Start of Dataset
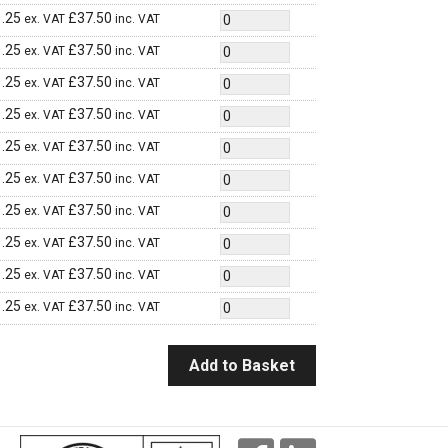
.25
£
37.50
ex. VAT
inc. VAT
.25
£
37.50
ex. VAT
inc. VAT
.25
£
37.50
ex. VAT
inc. VAT
.25
£
37.50
ex. VAT
inc. VAT
.25
£
37.50
ex. VAT
inc. VAT
.25
£
37.50
ex. VAT
inc. VAT
.25
£
37.50
ex. VAT
inc. VAT
.25
£
37.50
ex. VAT
inc. VAT
.25
£
37.50
ex. VAT
inc. VAT
.25
£
37.50
ex. VAT
inc. VAT
Add to Basket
End of Dataset
What to produce: Give back the records above exactly. Pictures stay out.

Answer section:
.25
£
37.50
ex. VAT
inc. VAT
.25
£
37.50
ex. VAT
inc. VAT
.25
£
37.50
ex. VAT
inc. VAT
.25
£
37.50
ex. VAT
inc. VAT
.25
£
37.50
ex. VAT
inc. VAT
.25
£
37.50
ex. VAT
inc. VAT
.25
£
37.50
ex. VAT
inc. VAT
.25
£
37.50
ex. VAT
inc. VAT
.25
£
37.50
ex. VAT
inc. VAT
.25
£
37.50
ex. VAT
inc. VAT
Add to Basket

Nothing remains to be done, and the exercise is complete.